Thursday, July 28, 2011
Economics: John Maynard Keynes vs. Friedrich von Hayek
I heard about this video a while back, an education on the two economic theories that influence political decisions, that is John Maynard Keynes vs. Friedrich von Hayek theories. Adherence to one or the other falls along party lines: Democrats tend to be pro-Keynes, who theorized that too much saving makes for a stagnant economy and if the economy stalls, the government may have to intervene to stimulate it with spending; Republicans tend to line up behind Hayek, who thought the market would take care of itself, and so, the government should not intervene at all.
You can see how Hayek would fit with the Republican desire to shrink government and privatize services that have usually been provided by the government and also push for no regulation of industry, the mindset that gave us the foreclosure crisis. (Is it possible that this is why some banks have hoarded the money they received from the government rather than used it to lend money?

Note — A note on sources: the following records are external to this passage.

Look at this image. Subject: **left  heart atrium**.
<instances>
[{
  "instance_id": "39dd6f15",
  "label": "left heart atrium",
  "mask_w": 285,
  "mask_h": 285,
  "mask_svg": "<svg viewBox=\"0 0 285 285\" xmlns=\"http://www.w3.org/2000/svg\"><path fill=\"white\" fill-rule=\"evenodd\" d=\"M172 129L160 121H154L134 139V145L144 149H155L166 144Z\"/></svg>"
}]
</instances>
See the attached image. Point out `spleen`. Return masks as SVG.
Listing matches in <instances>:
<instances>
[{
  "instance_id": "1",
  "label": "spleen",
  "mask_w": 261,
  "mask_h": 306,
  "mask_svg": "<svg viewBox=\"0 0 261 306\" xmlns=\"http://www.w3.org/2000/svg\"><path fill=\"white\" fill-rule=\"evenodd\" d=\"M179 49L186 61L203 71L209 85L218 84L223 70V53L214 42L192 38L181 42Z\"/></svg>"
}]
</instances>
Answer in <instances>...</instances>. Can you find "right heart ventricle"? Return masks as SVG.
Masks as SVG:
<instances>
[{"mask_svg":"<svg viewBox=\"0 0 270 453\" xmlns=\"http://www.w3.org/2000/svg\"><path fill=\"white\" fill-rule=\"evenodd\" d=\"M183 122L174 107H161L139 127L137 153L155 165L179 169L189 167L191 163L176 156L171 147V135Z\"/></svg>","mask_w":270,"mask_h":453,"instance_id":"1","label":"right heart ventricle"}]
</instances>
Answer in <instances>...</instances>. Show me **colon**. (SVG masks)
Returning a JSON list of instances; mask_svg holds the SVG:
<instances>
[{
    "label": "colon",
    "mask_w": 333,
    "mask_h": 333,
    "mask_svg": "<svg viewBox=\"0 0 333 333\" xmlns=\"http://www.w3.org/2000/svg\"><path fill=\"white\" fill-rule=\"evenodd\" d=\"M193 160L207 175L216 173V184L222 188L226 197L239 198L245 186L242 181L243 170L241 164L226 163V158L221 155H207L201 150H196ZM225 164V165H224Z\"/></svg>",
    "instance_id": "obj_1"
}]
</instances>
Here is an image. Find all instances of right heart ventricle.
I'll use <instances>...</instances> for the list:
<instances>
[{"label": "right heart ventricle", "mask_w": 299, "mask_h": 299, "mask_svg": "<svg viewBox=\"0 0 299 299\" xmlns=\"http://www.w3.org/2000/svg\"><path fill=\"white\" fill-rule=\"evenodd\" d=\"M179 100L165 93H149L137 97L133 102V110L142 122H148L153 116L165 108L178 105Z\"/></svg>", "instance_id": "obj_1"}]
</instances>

Is it possible that proponents of laissez-faire capitalism wanted to sink Keynesian theory and Obama at the same time? Or maybe they see something horrible coming for which we should all be preparing but aren't?) The video explains these two economic theories via rapping.

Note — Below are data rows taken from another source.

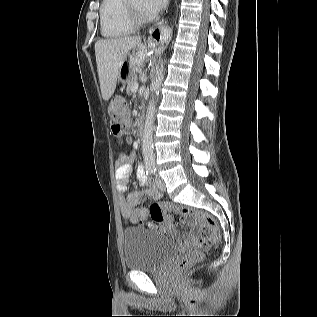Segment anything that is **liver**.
Wrapping results in <instances>:
<instances>
[{"instance_id":"liver-1","label":"liver","mask_w":317,"mask_h":317,"mask_svg":"<svg viewBox=\"0 0 317 317\" xmlns=\"http://www.w3.org/2000/svg\"><path fill=\"white\" fill-rule=\"evenodd\" d=\"M141 45V37L127 36L100 39L95 43V56L102 98L108 101L113 95L117 77L127 53Z\"/></svg>"}]
</instances>
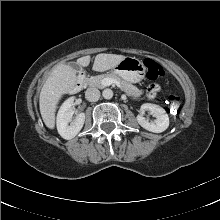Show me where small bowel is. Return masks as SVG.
Masks as SVG:
<instances>
[{
	"mask_svg": "<svg viewBox=\"0 0 220 220\" xmlns=\"http://www.w3.org/2000/svg\"><path fill=\"white\" fill-rule=\"evenodd\" d=\"M159 93V86L157 84H150L146 89V96L148 98H155Z\"/></svg>",
	"mask_w": 220,
	"mask_h": 220,
	"instance_id": "c3829d8e",
	"label": "small bowel"
}]
</instances>
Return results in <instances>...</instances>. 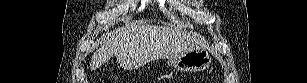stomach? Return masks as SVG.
<instances>
[{
    "label": "stomach",
    "instance_id": "obj_1",
    "mask_svg": "<svg viewBox=\"0 0 307 83\" xmlns=\"http://www.w3.org/2000/svg\"><path fill=\"white\" fill-rule=\"evenodd\" d=\"M212 60L207 50L194 48L180 53L177 57L168 59L167 65L182 72H197L207 69Z\"/></svg>",
    "mask_w": 307,
    "mask_h": 83
}]
</instances>
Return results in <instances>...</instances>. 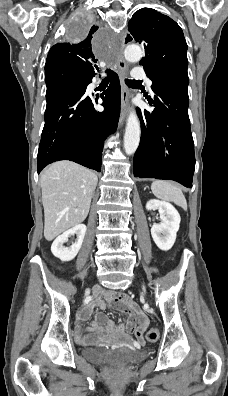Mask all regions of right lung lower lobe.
Here are the masks:
<instances>
[{"mask_svg": "<svg viewBox=\"0 0 228 396\" xmlns=\"http://www.w3.org/2000/svg\"><path fill=\"white\" fill-rule=\"evenodd\" d=\"M110 85L101 94L104 111L94 109L97 99L86 95L93 77H82L79 85L68 88L47 103L45 125L39 145L38 174L48 164L71 160L98 172L105 138L115 132L120 115L118 75L108 72Z\"/></svg>", "mask_w": 228, "mask_h": 396, "instance_id": "98d812e1", "label": "right lung lower lobe"}]
</instances>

A well-written, easy-to-understand piece "What is Keynesian Economics?" is posted at WiseGeeks.com. With the debt ceiling crisis and associated drama, I thought this would be a good time to post this video. You can watch part 2 here.

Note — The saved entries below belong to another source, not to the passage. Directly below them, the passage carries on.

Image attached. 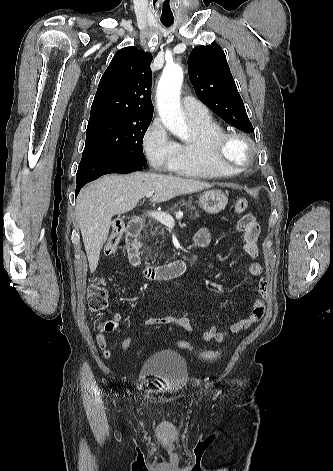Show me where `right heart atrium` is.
Masks as SVG:
<instances>
[{
  "label": "right heart atrium",
  "mask_w": 333,
  "mask_h": 471,
  "mask_svg": "<svg viewBox=\"0 0 333 471\" xmlns=\"http://www.w3.org/2000/svg\"><path fill=\"white\" fill-rule=\"evenodd\" d=\"M142 146L148 161L155 169H170L176 155L177 143L159 120H154L145 131Z\"/></svg>",
  "instance_id": "obj_1"
}]
</instances>
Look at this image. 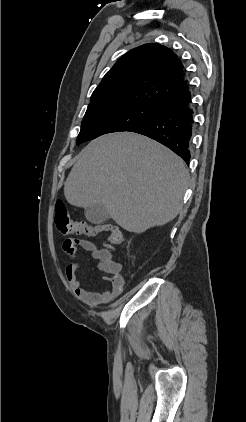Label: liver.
<instances>
[{"instance_id":"1","label":"liver","mask_w":246,"mask_h":422,"mask_svg":"<svg viewBox=\"0 0 246 422\" xmlns=\"http://www.w3.org/2000/svg\"><path fill=\"white\" fill-rule=\"evenodd\" d=\"M188 181L184 161L170 149L143 135L119 132L82 150L64 195L73 206L103 205L120 227L140 234L179 214Z\"/></svg>"}]
</instances>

I tend to believe almost everything works best in moderation. It's wise to save for a rainy day, but all saving all the time is bad for the economy and enjoying life in general. However, living on credit is crazy as is making rotten loans to people--loans with balloon payments for instance--is also a crummy way to do business. Some of those bankers who made subprime loans should be in jail now and perhaps people who want to buy houses should take a one-hour course first on how to understand the fine print of loan documents. But who am to question the rich and powerful in America? Do those of us not in that club even matter in this country?